Underestimating preparation time
Junior facilitators tend to underestimate the time needed to prepare for assignments, which guarantee that collaborative sessions are a success.
Firstly, in the framing and codesign phase with the sponsors, who themselves underestimate the intensity of this phase. Then in the design and preparation of the collaborative experience, because every detail can have a positive – or negative – impact on the group.

Lack of foresight
Sponsors and facilitators are often so preoccupied with preparing for the big day that they forget that the real work begins immediately after the workshop: What can we do with all this material? How can it be turned into concrete action? What are the consequences of this time spent together producing material?
I encourage facilitators to encourage their clients to answer these kinds of questions at the design stage.
Indeed, they sometimes find it difficult to assess the richness and positive applications of working in collaborative mode. It’s up to us, as facilitators, to keep the sponsor in a certain frame of mind: taking a step back and finding the time needed to be two or three steps ahead of their organisation.

What trends are you currently seeing among your customers? 

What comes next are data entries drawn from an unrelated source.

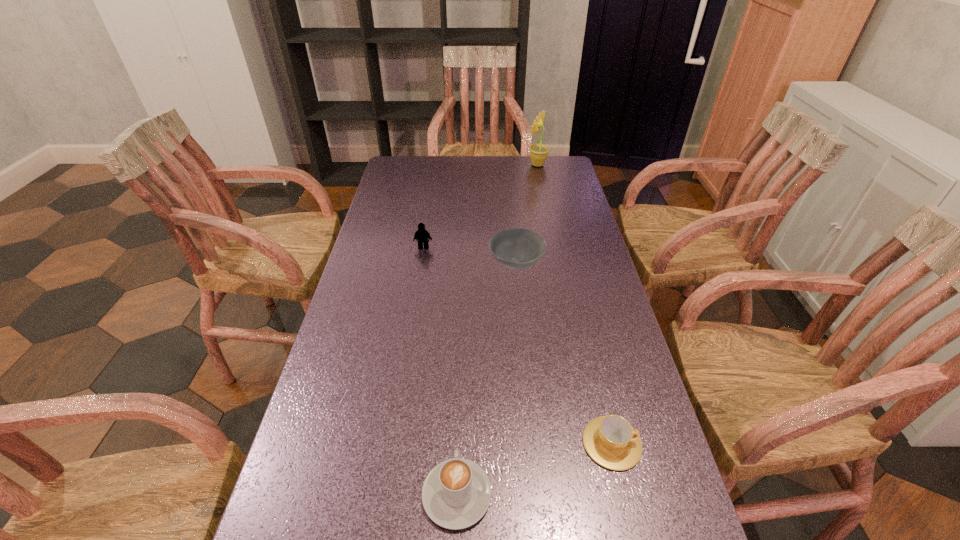 Where is `vacant space that's between the cup and the bowl`? The image size is (960, 540). vacant space that's between the cup and the bowl is located at coordinates (564, 353).

Find the location of `blank region between the bowl and the cup`. blank region between the bowl and the cup is located at coordinates click(564, 353).

The height and width of the screenshot is (540, 960). Find the location of `free space between the cappuccino and the Lego`. free space between the cappuccino and the Lego is located at coordinates (441, 371).

Select which object appears as the closest to the bowl. Please provide its 2D coordinates. Your answer should be formatted as a tuple, i.e. [(x, y)], where the tuple contains the x and y coordinates of a point satisfying the conditions above.

[(423, 236)]

This screenshot has width=960, height=540. In order to click on object identified as the fourth closest to the cup in this screenshot , I will do `click(538, 152)`.

Find the location of a particular element. This screenshot has height=540, width=960. blank space that satisfies the following two spatial constraints: 1. on the face of the bowl; 2. on the right side of the Lego is located at coordinates (420, 263). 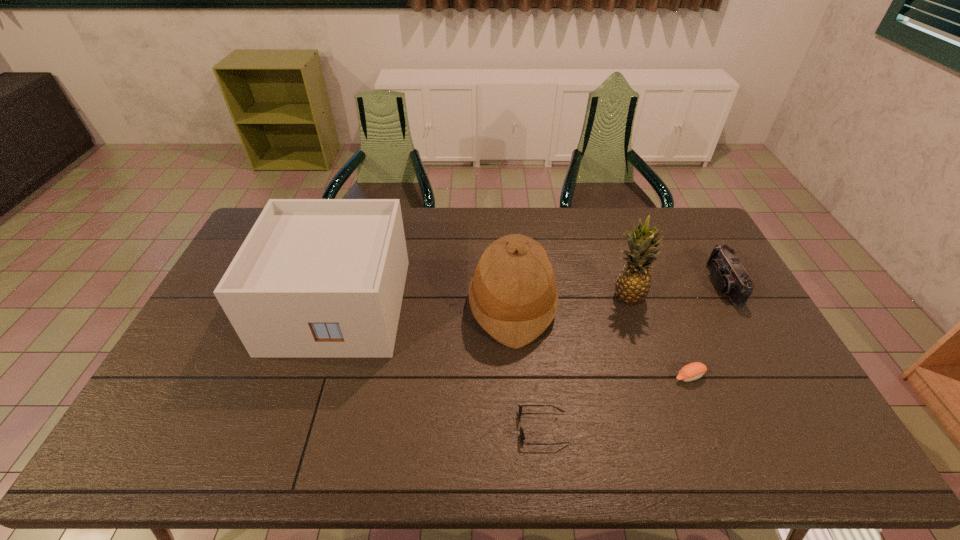 Locate an element on the screen. The width and height of the screenshot is (960, 540). vacant space that satisfies the following two spatial constraints: 1. on the front-facing side of the hat; 2. on the side of the leftmost object with the window is located at coordinates (513, 306). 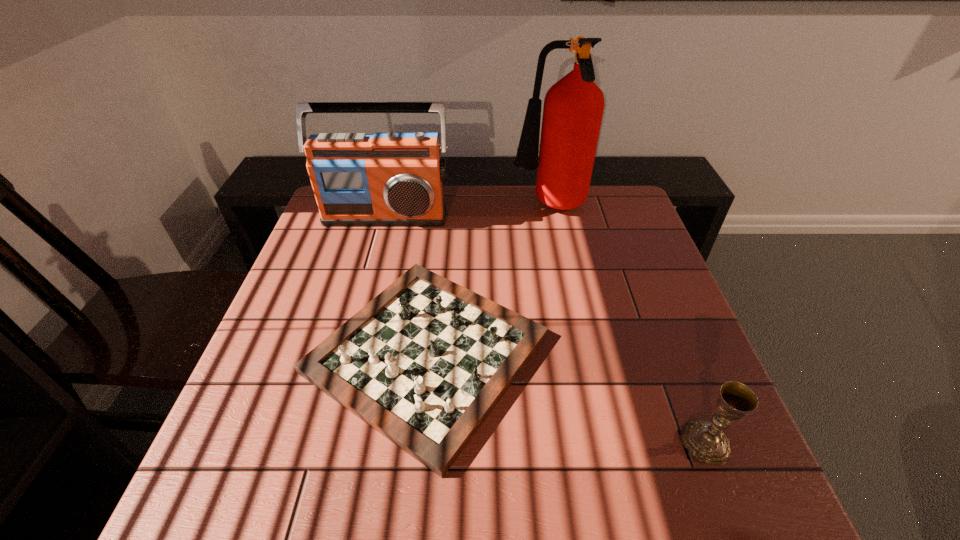 Where is `free space located 0.080m on the back of the chessboard`? The image size is (960, 540). free space located 0.080m on the back of the chessboard is located at coordinates (438, 253).

Image resolution: width=960 pixels, height=540 pixels. Find the location of `fire extinguisher that is at the far edge`. fire extinguisher that is at the far edge is located at coordinates (573, 108).

Locate an element on the screen. The image size is (960, 540). radio receiver that is at the far edge is located at coordinates (383, 179).

The width and height of the screenshot is (960, 540). Identify the location of chalice present at the near edge. pos(705,440).

The width and height of the screenshot is (960, 540). What are the coordinates of `chessboard at the near edge` in the screenshot? It's located at pos(424,363).

The height and width of the screenshot is (540, 960). Identify the location of radio receiver at the left edge. (383, 179).

Where is `chessboard that is at the left edge`? This screenshot has height=540, width=960. chessboard that is at the left edge is located at coordinates (424, 363).

At what (x,y) coordinates should I click in order to perform the action: click on fire extinguisher that is at the right edge. Please return your answer as a coordinate pair (x, y). The height and width of the screenshot is (540, 960). Looking at the image, I should click on (573, 108).

Find the location of a particular element. chalice located in the right edge section of the desktop is located at coordinates (705, 440).

Locate an element on the screen. The height and width of the screenshot is (540, 960). object positioned at the far left corner is located at coordinates (383, 179). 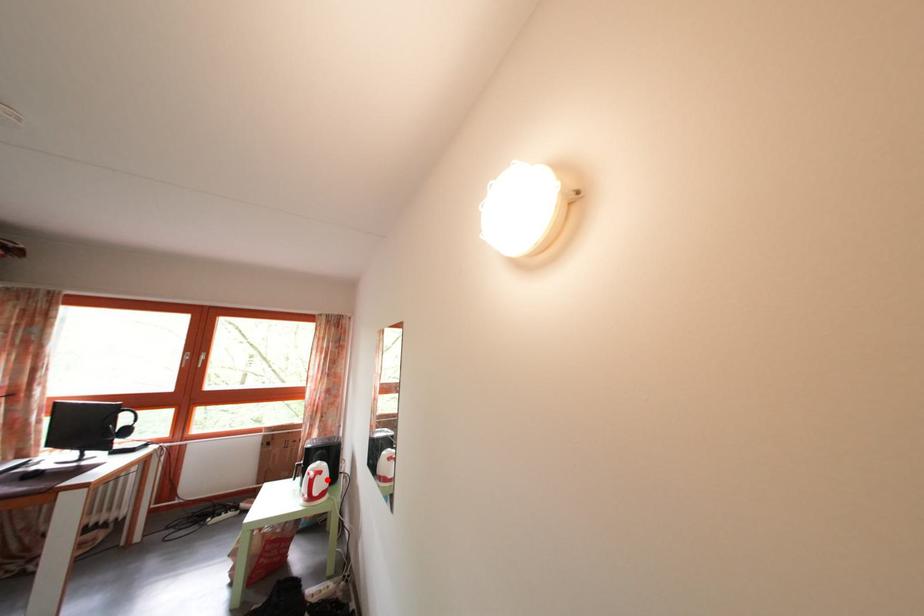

Our customers need meaning. They need to recreate a connection. Post Covid, we need to continue emphasising relationships between people, the place of each individual and the experiential aspect of our business. 

AI is going to have a decisive impact on organisations, as it will develop our ability to dissect issues (data visualisation, simulation, faster exploration, etc.). It will help us to grasp the complexity of a subject. This is a real challenge for small companies, as it will require know-how that they don’t have in-house.

The real added value in our business is to get the people involved to develop solutions that meet the challenges of an organisation, an ecosystem or even our planet. On the other hand, these approaches are demanding because they mobilise a large number of stakeholders long term: sponsors will need to become extremely tenacious.

As a result, the profession of facilitator will be divided between those who accompany in-depth transformations to help an organisation and its business model evolve, and those who offer short services, responding to an ad hoc problem.